Cette rencontre veut être un signe qui contribuera,
dit le Pape, à proclamer devant le monde que la religion
ne doit jamais devenir un motif de conflits, de haine ou de
violence... En ce moment historique l'humanité a besoin
de voir des gestes de paix et d'entendre des paroles d'espérance.
Ce sera une rencontre de prière qui se déroulera
dans la clarté sans confusion ni syncrétisme.
"Etre ensemble pour prier" ne signifie pas "prier
ensemble". Les croyances des religions ont des points
communs mais nous n'avons pas une foi commune. En 1986 les
chrétiens des différentes Églises ont
prié ensemble à Assise parce qu'ils confessent
que Jésus-Christ est l'unique médiateur entre
Dieu et les hommes. Les musulmans ont prié en un lieu,
les juifs en un autre lieu et ainsi pour chaque religion représentée.
Cependant après avoir tous jeûné à
midi, les participants avaient, en soirée, écouté
avec respect chaque groupe des représentants d'une
religion exprimer sa prière ou son message de paix
selon sa foi et sa tradition. Les musulmans tiennent autant
que nous à cette vérité et à ce
respect mutuel.
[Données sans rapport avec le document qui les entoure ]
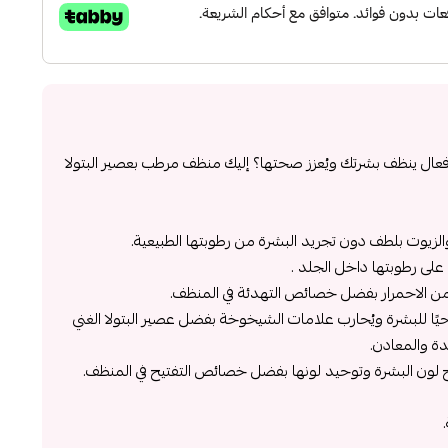
 ينظف بشرتك ويُعزز صحتها؟ إليك منظف مرطب بعصير البتولا
الزيوت بلطف دون تجريد البشرة من رطوبتها الطبيعية.
على رطوبتها داخل الجلد .
ل من الاحمرار بفضل خصائص التهدئة في المنظف.
يًا للبشرة ويُحارب علامات الشيخوخة بفضل عصير البتولا الغني
ة والمعادن.
يح لون البشرة وتوحيد لونها بفضل خصائص التفتيح في المنظف.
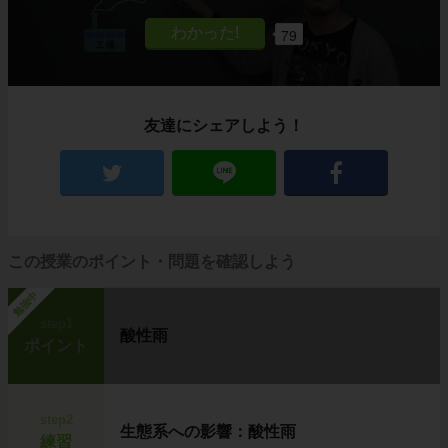
79
友達にシェアしよう！
この授業のポイント・問題を確認しよう
勉強中
step1
酸性雨
ポイント
step2
生態系への影響：酸性雨
練習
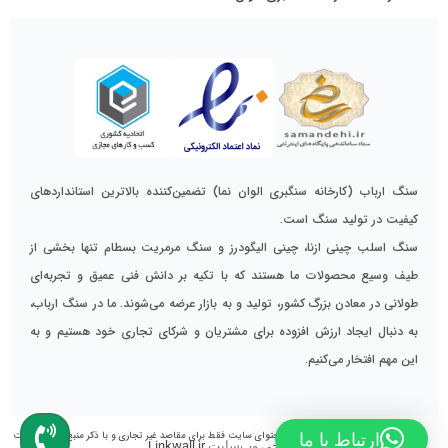
سنگ ارباب (کارخانه سنگبری الوان نما) تضمین‌کننده بالاترین استانداردهای
کیفیت در تولید سنگ است.
سنگ اسلب چینی ازنا، چینی الیگودرز و سنگ مرمریت بسطام تنها بخشی از
طیف وسیع محصولات ما هستند که با تکیه بر دانش فنی عمیق و تجربه‌ای
طولانی در معادن بزرگ کشور، تولید و به بازار عرضه می‌شوند. ما در سنگ ارباب،
به دنبال ایجاد ارزش افزوده برای مشتریان و شرکای تجاری خود هستیم و به
این مهم افتخار می‌کنیم.
استفاده از تمامی مطالب, تصاویر و محتوای سایت فقط برای مقاصد غیر تجاری و با ذکر منبع بلامانع است
ارتباط با ما
طراحی وب‌سایت
Linkwall.ir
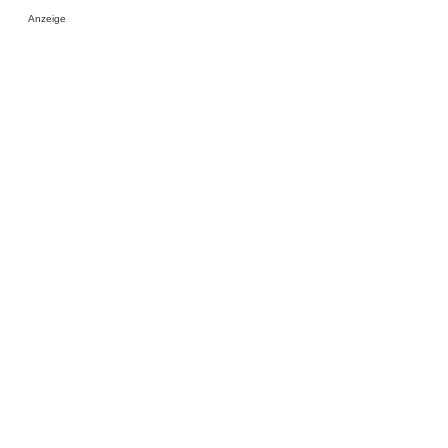
Anzeige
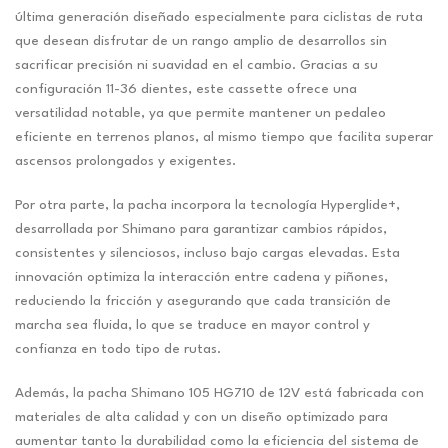
última generación diseñado especialmente para ciclistas de ruta
que desean disfrutar de un rango amplio de desarrollos sin
sacrificar precisión ni suavidad en el cambio. Gracias a su
configuración 11-36 dientes, este cassette ofrece una
versatilidad notable, ya que permite mantener un pedaleo
eficiente en terrenos planos, al mismo tiempo que facilita superar
ascensos prolongados y exigentes.
Por otra parte, la pacha incorpora la tecnología Hyperglide+,
desarrollada por Shimano para garantizar cambios rápidos,
consistentes y silenciosos, incluso bajo cargas elevadas. Esta
innovación optimiza la interacción entre cadena y piñones,
reduciendo la fricción y asegurando que cada transición de
marcha sea fluida, lo que se traduce en mayor control y
confianza en todo tipo de rutas.
Además, la pacha Shimano 105 HG710 de 12V está fabricada con
materiales de alta calidad y con un diseño optimizado para
aumentar tanto la durabilidad como la eficiencia del sistema de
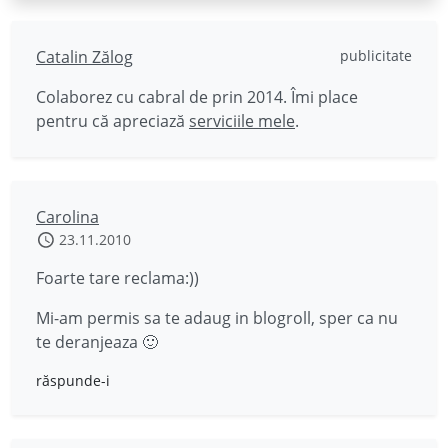
Catalin Zălog
publicitate
Colaborez cu cabral de prin 2014. Îmi place
pentru că apreciază
serviciile mele
.
Carolina
23.11.2010
Foarte tare reclama:))
Mi-am permis sa te adaug in blogroll, sper ca nu
te deranjeaza 🙂
răspunde-i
Se réjouissant de la nouvelle initiative
du Pape, le Recteur de l'Institut musulman de la Mosquée
de Paris, dans une interview à La Croix (28.11.2001)
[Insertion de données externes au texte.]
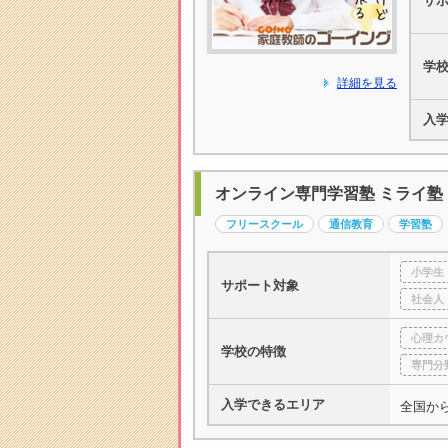
サ
学
詳細を見る
入
オンライン専門学習塾 ミライ塾
フリースクール
通信教育
学習塾
小学生
サポート対象
社会人
心理カ
学校の特徴
専門分
入学できるエリア
全国か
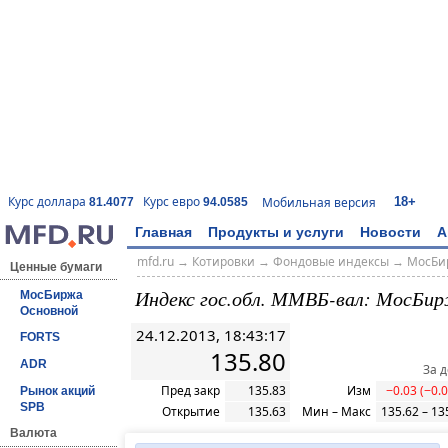
18+
Курс доллара
Курс евро
Мобильная версия
81.4077
94.0585
Главная
Продукты и услуги
Новости
А
mfd.ru
→
Котировки
→
Фондовые индексы
→
МосБи
Ценные бумаги
Индекс гос.обл. ММВБ-вал: МосБи
МосБиржа
Основной
24.12.2013, 18:43:17
FORTS
135.80
ADR
За 
Пред закр
135.83
Изм
−0.03 (−0.
Рынок акций
SPB
Открытие
135.63
Мин – Макс
135.62 – 13
Валюта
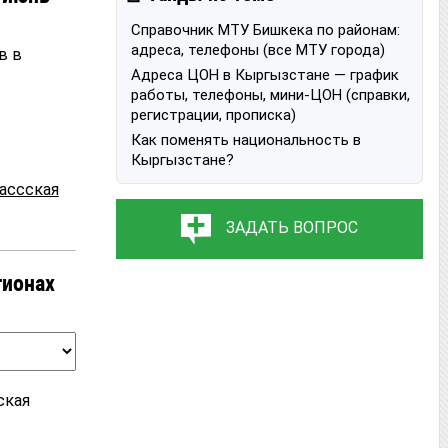
Справочник МТУ Бишкека по районам:
адреса, телефоны (все МТУ города)
в в
Адреса ЦОН в Кыргызстане — график
работы, телефоны, мини-ЦОН (справки,
регистрации, прописка)
Как поменять национальность в
Кыргызстане?
ассская
ЗАДАТЬ ВОПРОС
гионах
ская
a rappelé clairement : "Dans l'Islam, il ne peut
y avoir de prière commune, chrétiens et musulmans.
En revanche, nous pouvons prier côte à côte,
ou assister à la prière de l'autre. Il n'y a
pas de sacré sans rite, et nous devons respecter les
rites". Etant donné notre parenté spirituelle
unique avec les juifs, il n'y a, par contre, selon la foi
catholique, "aucun obstacle à ce qu'on puisse
prier ensemble avec les juifs, si l'on s'adresse au Dieu créateur
du ciel et de la terre, qui s'est révélé
aux patriarches et aux prophètes. Et à cette
fin pourraient être utilisées les prières
qu'actuellement juifs et chrétiens récitent
chacun pour leur compte. Mais on comprend facilement qu'il
y a des limites à cette prière commune. En effet
toute prière chrétienne passe, au moins implicitement,
par le Christ et n'est donc pas, comme telle, compatible avec
une attitude de prière dans laquelle ce 'passage' est
ignoré sinon carrément exclu. Or, le judaïsme
ne reconnaît pas les médiations qu'affirment
au contraire les chrétiens. Et ceci ne peut être
pour ainsi dire systématiquement mis entre parenthèses
dans un engagement commun de prière". (Cardinal
Jorge MEJIA)
Ces nécessaires distinctions étant appliquées,
notre foi catholique affirme : il est beau et salutaire de
penser que, partout où l 'on prie dans le monde, l'Esprit
Saint souffle vital de la prière est présent.
(Jean-Paul II ; Encyclique sur le Saint Esprit ; n° 65).